3° La plénitude initiale de grâce, des vertus infuses et des dons, qui dépassait déjà la grâce finale de tous les saints, n'a pas dû rester inactive, inopérante en Marie au début de sa vie. Cela paraît contraire à la façon très suave et surabondante avec laquelle la Providence opère très spécialement à l'égard de la Mère du Sauveur. Or, sans l'usage du libre arbitre par, connaissance infuse, les vertus et les dons existant déjà à un degré éminent seraient restés inactifs et comme stériles pendant une période assez longue de la vie de la Sainte Vierge.

Aussi presque tous les théologiens reconnaissent au­jourd'hui qu'il est au moins très probable que Marie a eu dès le sein de sa mère l'usage du libre arbitre par science infuse au moins de façon transitoire.

Ils reconnaissent de même qu'elle a eu l'usage de cette science infuse en certaines circonstances plus notables, comme au moment de l'Incarnation, de la Passion, de la Résurrection du Sauveur, de son Ascension, et aussi pour avoir une con­naissance plus parfaite des perfections divines et du mystère de la Sainte Trinité.

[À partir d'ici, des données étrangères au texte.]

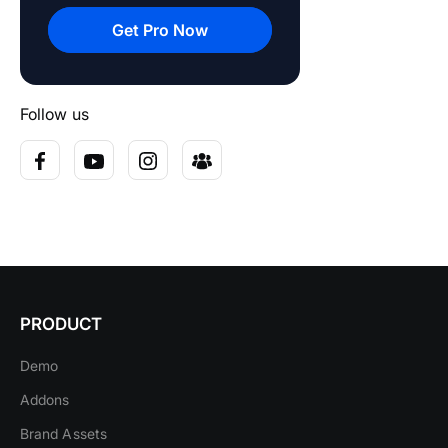
Get Pro Now
Follow us
PRODUCT
Demo
Addons
Brand Assets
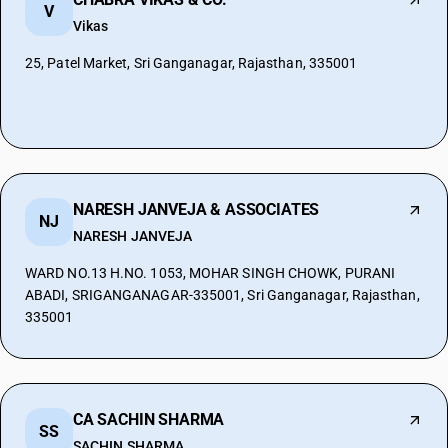
V
Vikas
25, Patel Market, Sri Ganganagar, Rajasthan, 335001
NARESH JANVEJA & ASSOCIATES
NJ
NARESH JANVEJA
WARD NO.13 H.NO. 1053, MOHAR SINGH CHOWK, PURANI
ABADI, SRIGANGANAGAR-335001, Sri Ganganagar, Rajasthan,
335001
CA SACHIN SHARMA
SS
SACHIN SHARMA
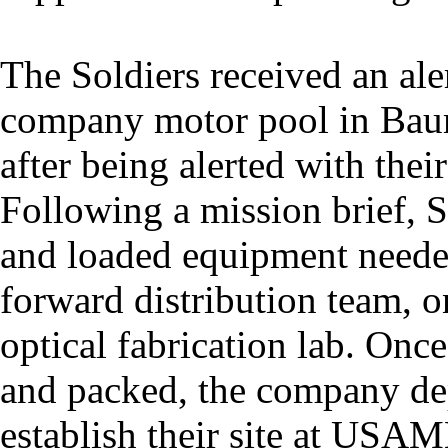
The Soldiers received an al
company motor pool in Bau
after being alerted with the
Following a mission brief, S
and loaded equipment neede
forward distribution team, o
optical fabrication lab. Onc
and packed, the company de
establish their site at US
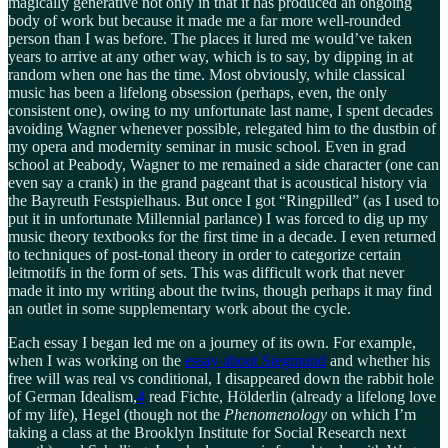
magically generative not only in that it has produced an ongoing
body of work but because it made me a far more well-rounded
person than I was before. The places it lured me would’ve taken
years to arrive at any other way, which is to say, by dipping in at
random when one has the time. Most obviously, while classical
music has been a lifelong obsession (perhaps, even, the only
consistent one), owing to my unfortunate last name, I spent decades
avoiding Wagner whenever possible, relegated him to the dustbin of
my opera and modernity seminar in music school. Even in grad
school at Peabody, Wagner to me remained a side character (one can
even say a crank) in the grand pageant that is acoustical history via
the Bayreuth Festspielhaus. But once I got “Ringpilled” (as I used to
put it in unfortunate Millennial parlance) I was forced to dig up my
music theory textbooks for the first time in a decade. I even returned
to techniques of post-tonal theory in order to categorize certain
leitmotifs in the form of sets. This was difficult work that never
made it into my writing about the twins, though perhaps it may find
an outlet in some supplementary work about the cycle.
Each essay I began led me on a journey of its own. For example,
when I was working on the
essay about Siegmund
and whether his
free will was real vs conditional, I disappeared down the rabbit hole
of German Idealism,
4
read Fichte, Hölderlin (already a lifelong love
of my life), Hegel (though not the
Phenomenology
on which I’m
taking a class at the Brooklyn Institute for Social Research next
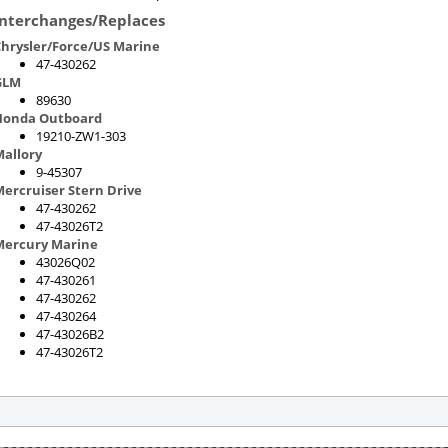
Interchanges/Replaces
hrysler/Force/US Marine
47-430262
GLM
89630
Honda Outboard
19210-ZW1-303
allory
9-45307
ercruiser Stern Drive
47-430262
47-43026T2
Mercury Marine
43026Q02
47-430261
47-430262
47-430264
47-43026B2
47-43026T2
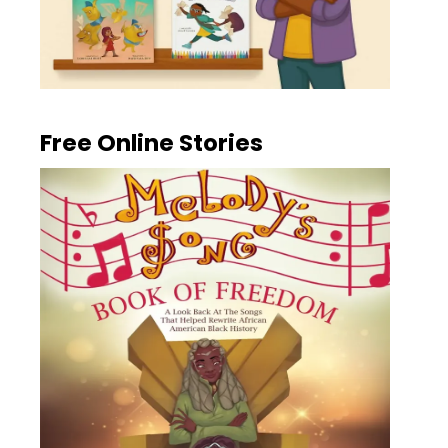
Free Online Stories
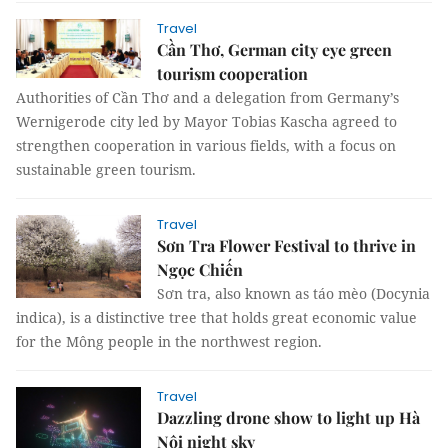
Travel
Cần Thơ, German city eye green
tourism cooperation
Authorities of Cần Thơ and a delegation from Germany’s
Wernigerode city led by Mayor Tobias Kascha agreed to
strengthen cooperation in various fields, with a focus on
sustainable green tourism.
Travel
Sơn Tra Flower Festival to thrive in
Ngọc Chiến
Sơn tra, also known as táo mèo (Docynia
indica), is a distinctive tree that holds great economic value
for the Mông people in the northwest region.
Travel
Dazzling drone show to light up Hà
Nội night sky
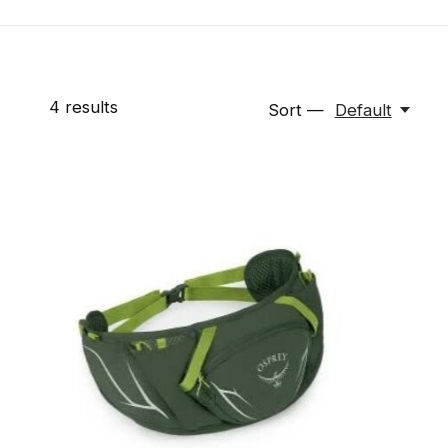
4
results
Sort —
Default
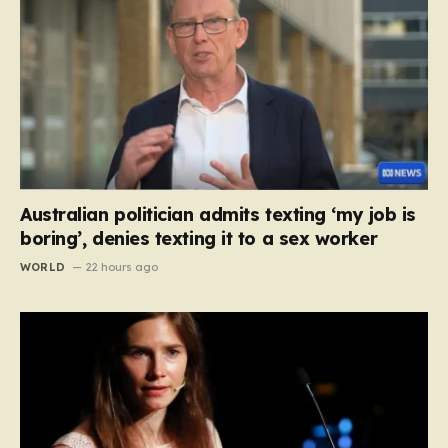
Australian politician admits texting ‘my job is
boring’, denies texting it to a sex worker
WORLD
22 hours ago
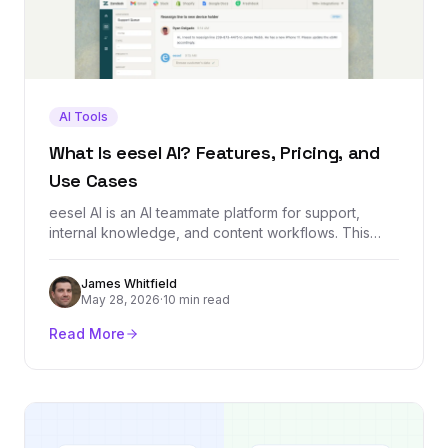
AI Tools
What Is eesel AI? Features, Pricing, and
Use Cases
eesel AI is an AI teammate platform for support,
internal knowledge, and content workflows. This
guide explains what it does, how it works, who it is
built for, and what to check before using it.
James Whitfield
May 28, 2026
·
10 min read
Read More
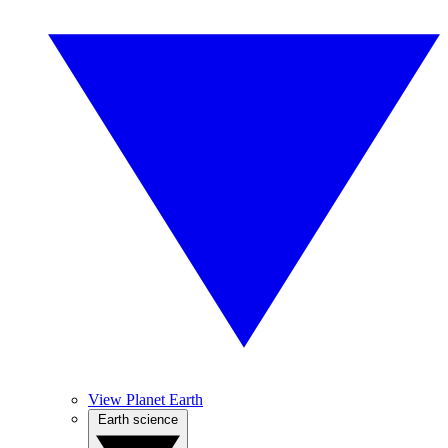
View Planet Earth
Earth science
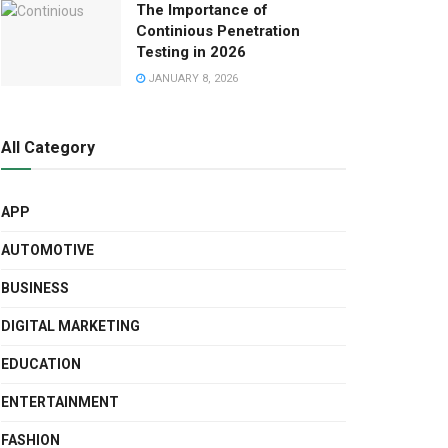
The Importance of
Continious Penetration
Testing in 2026
JANUARY 8, 2026
All Category
APP
AUTOMOTIVE
BUSINESS
DIGITAL MARKETING
EDUCATION
ENTERTAINMENT
FASHION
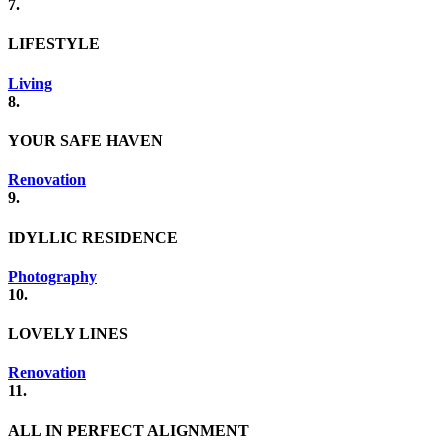
7.
LIFESTYLE
Living
8.
YOUR SAFE HAVEN
Renovation
9.
IDYLLIC RESIDENCE
Photography
10.
LOVELY LINES
Renovation
11.
ALL IN PERFECT ALIGNMENT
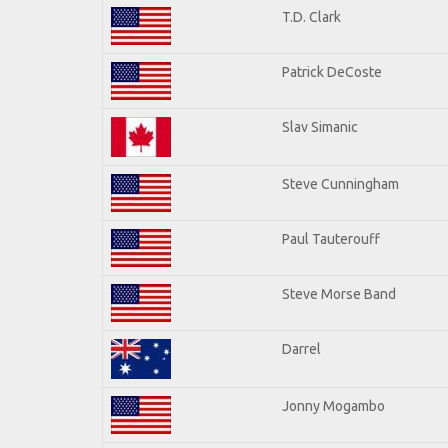
T.D. Clark
Patrick DeCoste
Slav Simanic
Steve Cunningham
Paul Tauterouff
Steve Morse Band
Darrel
Jonny Mogambo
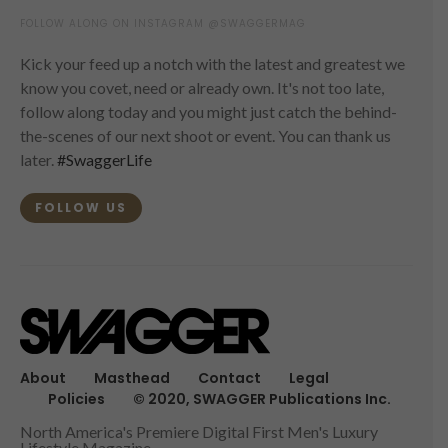
FOLLOW ALONG ON INSTAGRAM @SWAGGERMAG
Kick your feed up a notch with the latest and greatest we
know you covet, need or already own. It's not too late,
follow along today and you might just catch the behind-
the-scenes of our next shoot or event. You can thank us
later.
#SwaggerLife
FOLLOW US
About
Masthead
Contact
Legal
Policies
© 2020, SWAGGER Publications Inc.
North America's Premiere Digital First Men's Luxury
Lifestyle Magazine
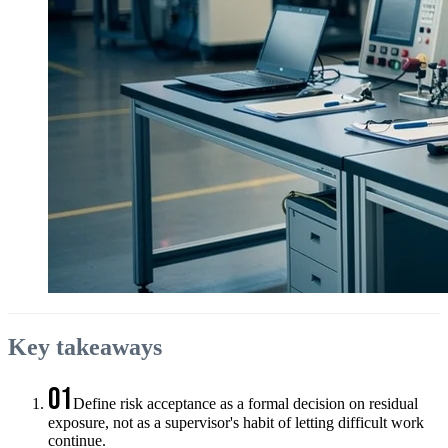
Key takeaways
01
Define risk acceptance as a formal decision on residual
exposure, not as a supervisor's habit of letting difficult work
continue.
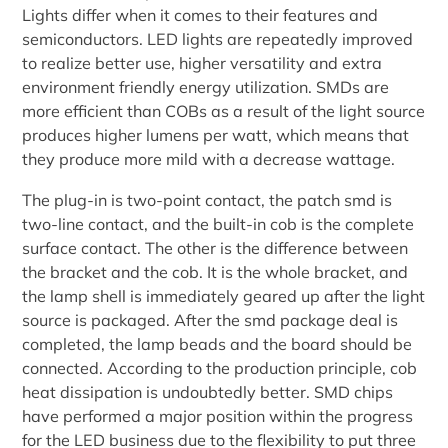
Lights differ when it comes to their features and
semiconductors. LED lights are repeatedly improved
to realize better use, higher versatility and extra
environment friendly energy utilization. SMDs are
more efficient than COBs as a result of the light source
produces higher lumens per watt, which means that
they produce more mild with a decrease wattage.
The plug-in is two-point contact, the patch smd is
two-line contact, and the built-in cob is the complete
surface contact. The other is the difference between
the bracket and the cob. It is the whole bracket, and
the lamp shell is immediately geared up after the light
source is packaged. After the smd package deal is
completed, the lamp beads and the board should be
connected. According to the production principle, cob
heat dissipation is undoubtedly better. SMD chips
have performed a major position within the progress
for the LED business due to the flexibility to put three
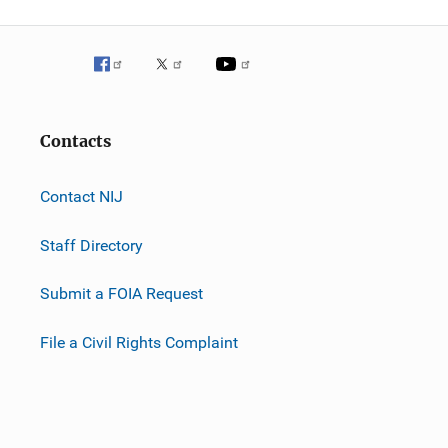
Contacts
Contact NIJ
Staff Directory
Submit a FOIA Request
File a Civil Rights Complaint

Si la science infuse a été accordée aux apôtres à la Pentecôte quand ils reçurent le don des langues et la connaissance plus profonde de la doctrine du Christ, si sainte Thérèse, arrivée à la VII° Demeure du Château intérieur, jouissait souvent d'une vision intellectuelle de la Sainte Trinité, qui ne s'explique que par des idées infuses, on ne saurait refu­ser cette faveur à la Mère de Dieu, dont la plénitude ini­tiale de grâce dépassait déjà la grâce finale de tous les saints réunis.

Ainsi parlent généralement les théologiens, même ceux qui sont le plus attentifs à ne rien avancer que sur de très sérieuses raisons.

C'est le moins qu'on puisse dire de la Mère de Dieu qui a joui de l'apparition de l'archange Gabriel, de la sainte familiarité du Verbe fait chair, qui a été constamment éclairée par lui pendant tout le cours de sa vie cachée, qui a dû recevoir pendant et après la Passion des révéla­tions spéciales et, au jour de la Pentecôte, l'abondance des lumières du Saint-Esprit plus que les apôtres eux mêmes.

Ce privilège en Marie de l'usage de la raison, et du libre arbitre dès le sein maternel a-t-il été seulement transitoire et interrompu ?

Selon saint François de Sales, saint.Alphonse, des théologiens comme Sauvé, Terrien, Hugon, etc., ce privilège n'a pas été interrompu. Le P. Merkelbach, avec quelques autres, dit au contraire : rien ne permet d'affirmer qu'il a été permanent.

Nous répondrons : rien ne permet d'affirmer cette per­manence avec certitude, mais elle est sérieusement pro­bable et il est bien difficile de la nier. En effet, s'il en était autrement, Marie, une fois privée de ce privilège, eût été moins parfaite qu'au premier instant, et il ne paraît pas convenable qu'une si sainte créature ait pu en quelque sorte déchoir sans sa faute, d'autant plus que sa dignité demandait qu'elle marchât sans cesse de progrès en pro­grès, et que son mérite ne fût pas interrompu.